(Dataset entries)
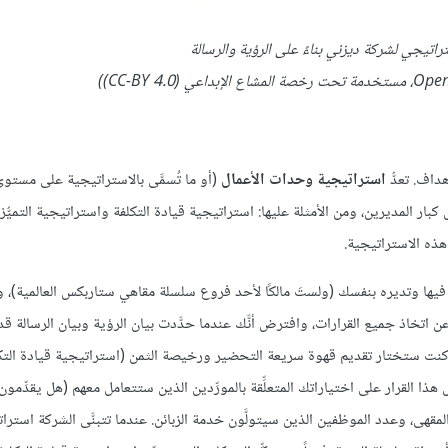
يجي لشركة ديزني بناءً على الرؤية والرسالة
داف. تعدُّ
استراتيجية وحدات الأعمال
(أو ما تُسمَّى بالاستراتيجية على مست
ار المديرين، ومن الأمثلة عليها: استراتيجية قيادة التكلفة واستراتيجية التميُّز
هذه الاستراتيجية.
فيها وتديره بنفسك (ولستَ مالكًا لأحد فروع سلسلة مقاهي ستاربكس العالمية)، وأن
 اتخاذ جميع القرارات، وافترض أنَّك عندما حدَّدت بيان الرؤية وبيان الرسالة ق
كنت ستختار تقديم قهوة سريعة التحضير ورخيصة الثمن (استراتيجية قيادة التكل
ل هذا القرار على اختياراتك المتعلِّقة بالمورِّدين الذين ستتعامل معهم (هل يقدِّم
قهى، وعدد الموظفين الذين سيتولَّون خدمة الزبائن. عندما تتبنَّى الشركة استرا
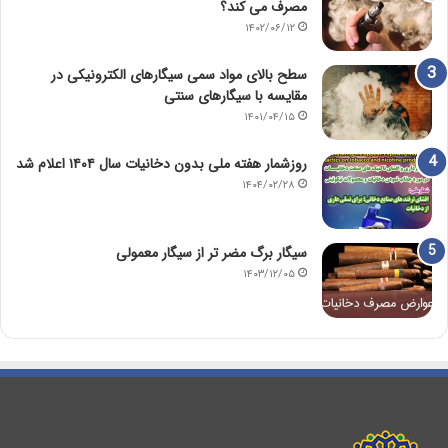
مصرف می کند؟
۱۴۰۲/۰۶/۱۲
سطح بالای مواد سمی سیگارهای الکترونیکی در
مقایسه با سیگارهای سنتی
۱۴۰۱/۰۴/۱۵
روزشمار هفته ملی بدون دخانیات سال ۱۴۰۴ اعلام شد
۱۴۰۴/۰۲/۲۸
سیگار برگ مضر تر از سیگار معمولی
۱۴۰۳/۱۲/۰۵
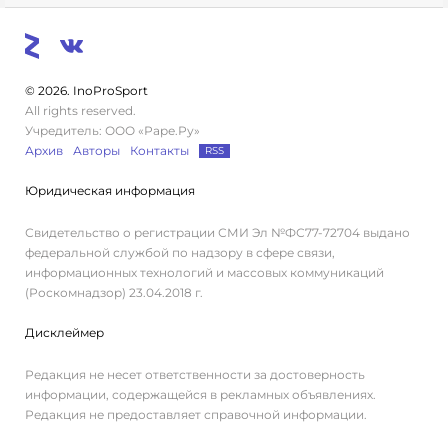
© 2026. InoProSport
All rights reserved.
Учредитель: ООО «Раре.Ру»
Архив
Авторы
Контакты
RSS
Юридическая информация
Свидетельство о регистрации СМИ Эл №ФС77-72704 выдано
федеральной службой по надзору в сфере связи,
информационных технологий и массовых коммуникаций
(Роскомнадзор) 23.04.2018 г.
Дисклеймер
Редакция не несет ответственности за достоверность
информации, содержащейся в рекламных объявлениях.
Редакция не предоставляет справочной информации.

(WORK INSTRUCTIONS) Reproduce word for word the lines running from the line with "كنت ستختار تقديم" through the end of the data, both included, and nothing else; leave out the pictures.

(EXPECTED OUTPUT)
كنت ستختار تقديم قهوة سريعة التحضير ورخيصة الثمن (استراتيجية قيادة التكل
ل هذا القرار على اختياراتك المتعلِّقة بالمورِّدين الذين ستتعامل معهم (هل يقدِّم
قهى، وعدد الموظفين الذين سيتولَّون خدمة الزبائن. عندما تتبنَّى الشركة استرا
مصرف می کند؟
۱۴۰۲/۰۶/۱۲
سطح بالای مواد سمی سیگارهای الکترونیکی در
مقایسه با سیگارهای سنتی
۱۴۰۱/۰۴/۱۵
روزشمار هفته ملی بدون دخانیات سال ۱۴۰۴ اعلام شد
۱۴۰۴/۰۲/۲۸
سیگار برگ مضر تر از سیگار معمولی
۱۴۰۳/۱۲/۰۵
© 2026. InoProSport
All rights reserved.
Учредитель: ООО «Раре.Ру»
Архив
Авторы
Контакты
RSS
Юридическая информация
Свидетельство о регистрации СМИ Эл №ФС77-72704 выдано
федеральной службой по надзору в сфере связи,
информационных технологий и массовых коммуникаций
(Роскомнадзор) 23.04.2018 г.
Дисклеймер
Редакция не несет ответственности за достоверность
информации, содержащейся в рекламных объявлениях.
Редакция не предоставляет справочной информации.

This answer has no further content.